Work required » Only the lines with "Dancers" in the entries below belong in the answer; please copy them.

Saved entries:
◆ ◆ ◆ ◆ ◆ ◆ ◆

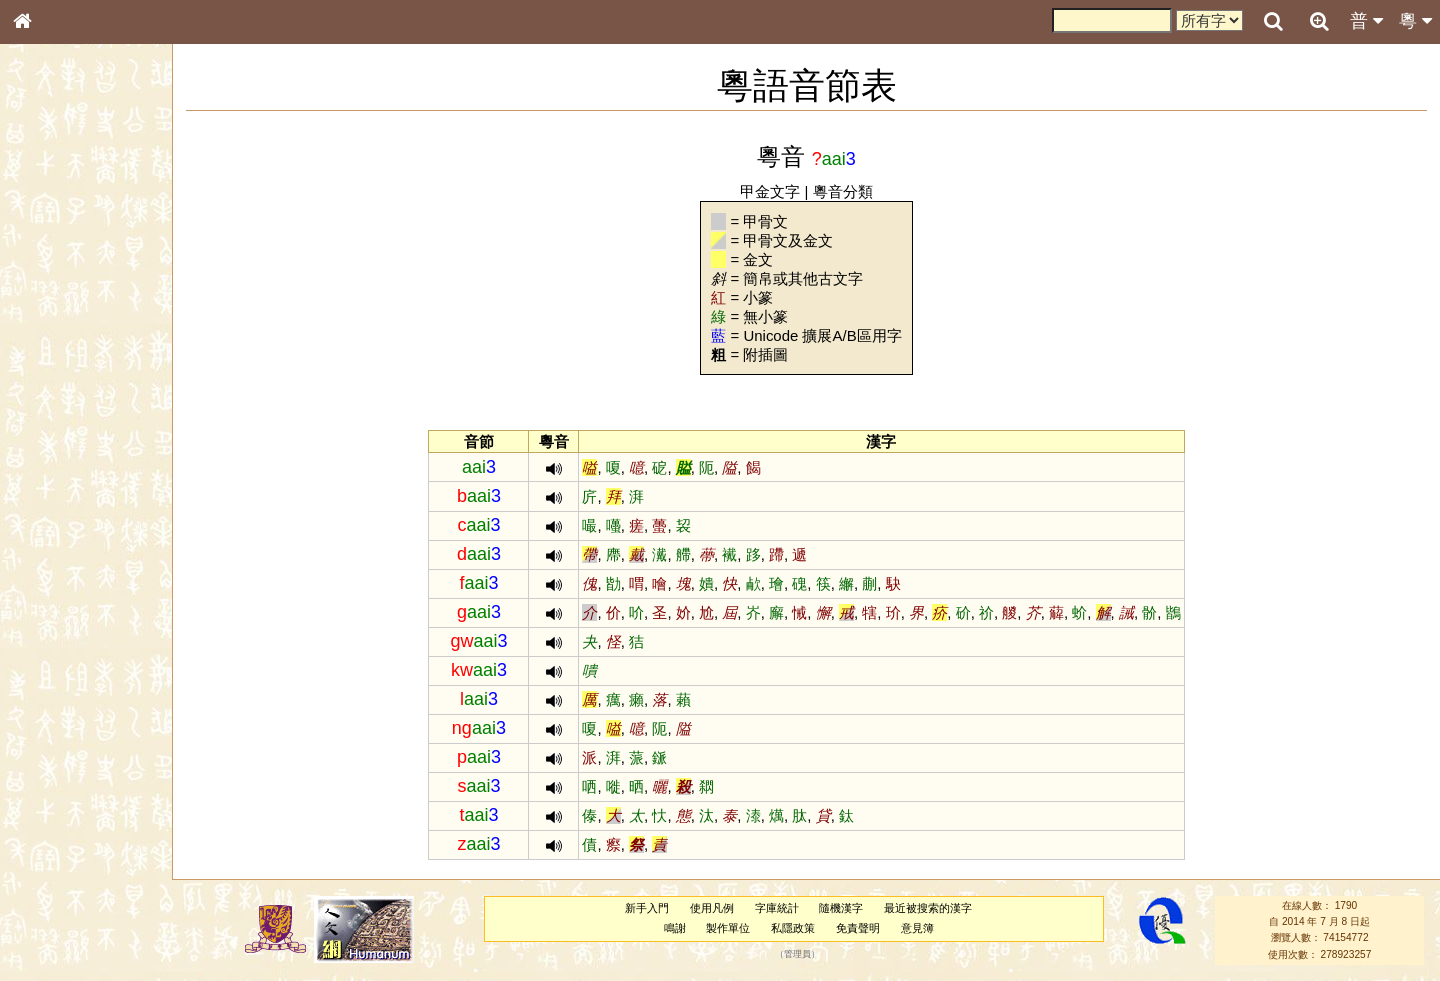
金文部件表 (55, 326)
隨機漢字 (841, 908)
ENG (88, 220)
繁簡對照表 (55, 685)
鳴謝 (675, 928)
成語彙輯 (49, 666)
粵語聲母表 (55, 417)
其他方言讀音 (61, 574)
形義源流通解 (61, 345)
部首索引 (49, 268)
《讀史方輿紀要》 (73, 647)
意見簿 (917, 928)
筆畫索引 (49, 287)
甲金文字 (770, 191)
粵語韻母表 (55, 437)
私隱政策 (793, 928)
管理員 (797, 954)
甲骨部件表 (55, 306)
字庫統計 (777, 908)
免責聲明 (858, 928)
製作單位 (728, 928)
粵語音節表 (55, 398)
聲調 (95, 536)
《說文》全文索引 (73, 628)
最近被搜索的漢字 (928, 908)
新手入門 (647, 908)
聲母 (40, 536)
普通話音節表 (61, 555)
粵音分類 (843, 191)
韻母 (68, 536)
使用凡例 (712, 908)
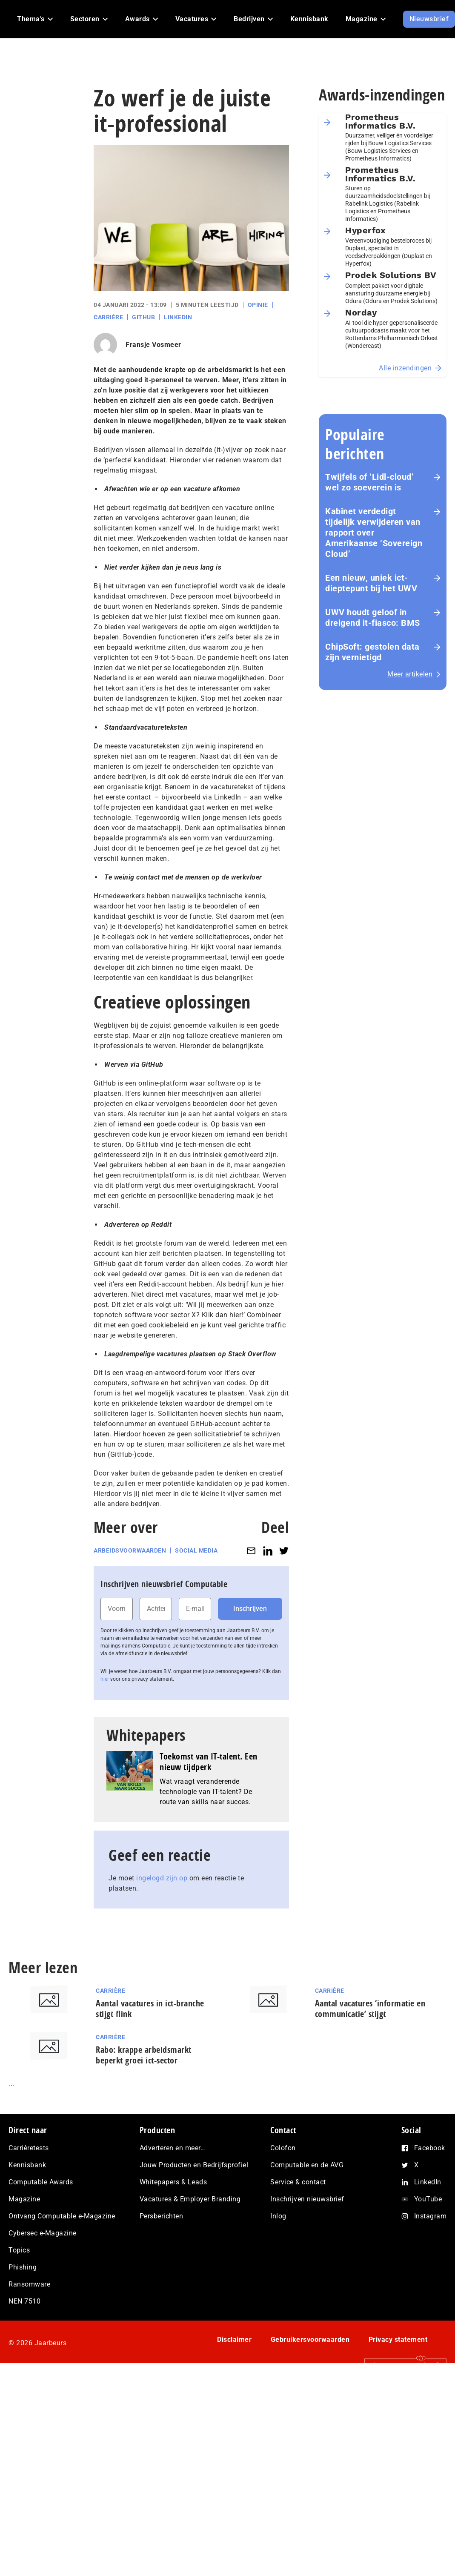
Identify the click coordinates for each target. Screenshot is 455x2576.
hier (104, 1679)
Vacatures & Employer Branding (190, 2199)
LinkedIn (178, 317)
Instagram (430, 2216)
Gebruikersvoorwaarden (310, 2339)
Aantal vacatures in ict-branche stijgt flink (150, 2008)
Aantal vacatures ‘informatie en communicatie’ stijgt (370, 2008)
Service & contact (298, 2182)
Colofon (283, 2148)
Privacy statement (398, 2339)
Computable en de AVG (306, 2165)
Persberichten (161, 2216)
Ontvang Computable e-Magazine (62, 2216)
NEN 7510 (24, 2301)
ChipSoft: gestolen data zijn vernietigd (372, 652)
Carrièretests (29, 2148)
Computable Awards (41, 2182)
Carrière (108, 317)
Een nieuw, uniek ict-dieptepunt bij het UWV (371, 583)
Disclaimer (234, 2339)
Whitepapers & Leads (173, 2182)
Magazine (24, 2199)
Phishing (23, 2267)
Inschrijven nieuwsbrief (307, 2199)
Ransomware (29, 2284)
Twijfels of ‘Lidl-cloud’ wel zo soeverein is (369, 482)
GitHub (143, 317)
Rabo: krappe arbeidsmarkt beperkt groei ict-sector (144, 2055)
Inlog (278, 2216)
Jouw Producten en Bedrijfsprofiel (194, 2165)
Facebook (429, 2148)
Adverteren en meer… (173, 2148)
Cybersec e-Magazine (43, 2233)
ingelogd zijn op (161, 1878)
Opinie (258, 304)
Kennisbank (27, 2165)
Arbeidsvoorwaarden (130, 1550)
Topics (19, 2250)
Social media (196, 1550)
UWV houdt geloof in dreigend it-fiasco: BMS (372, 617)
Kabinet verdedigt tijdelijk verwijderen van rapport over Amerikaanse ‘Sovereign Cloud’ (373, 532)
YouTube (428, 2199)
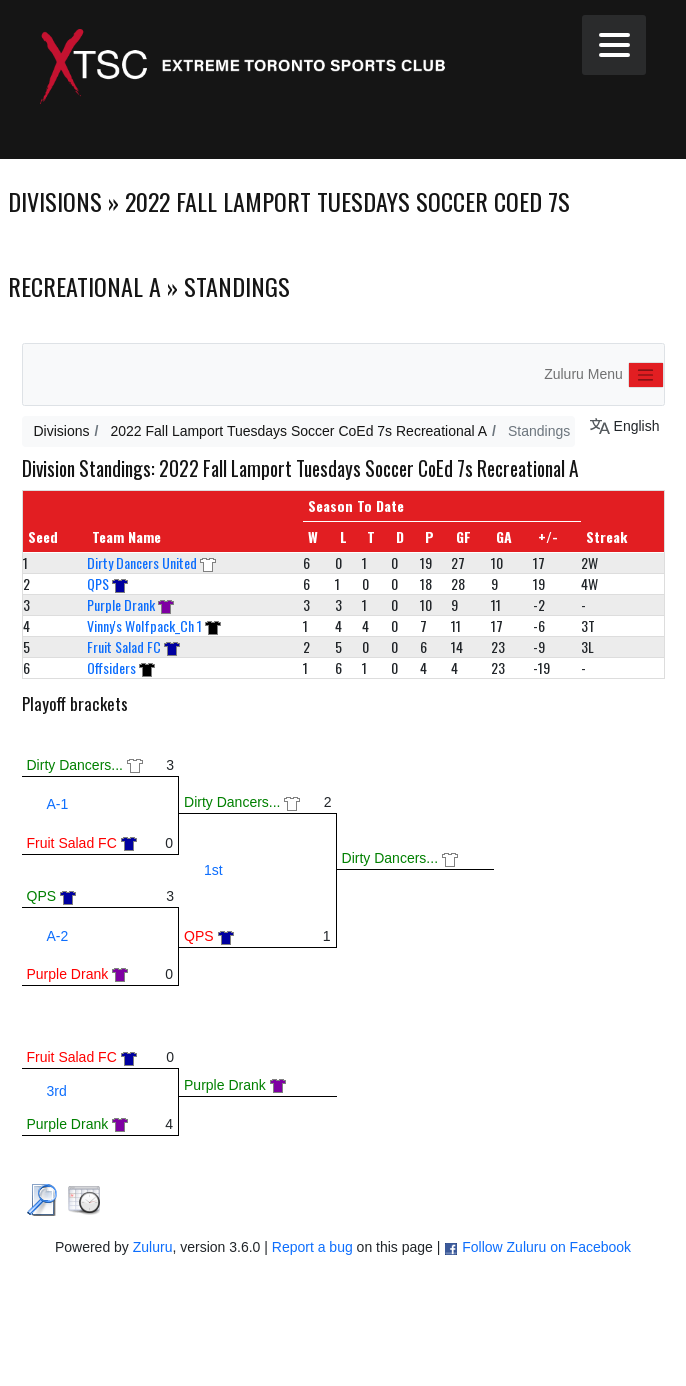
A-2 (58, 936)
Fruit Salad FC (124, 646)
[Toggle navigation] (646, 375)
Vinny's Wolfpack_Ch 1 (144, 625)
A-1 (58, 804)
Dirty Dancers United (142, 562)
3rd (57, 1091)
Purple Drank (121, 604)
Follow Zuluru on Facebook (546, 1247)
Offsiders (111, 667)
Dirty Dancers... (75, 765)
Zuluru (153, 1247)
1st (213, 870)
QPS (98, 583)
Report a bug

◆ ◆ ◆ ◆ ◆ ◆ ◆

Response to this exercise »
Dirty Dancers United (142, 562)
Dirty Dancers... (75, 765)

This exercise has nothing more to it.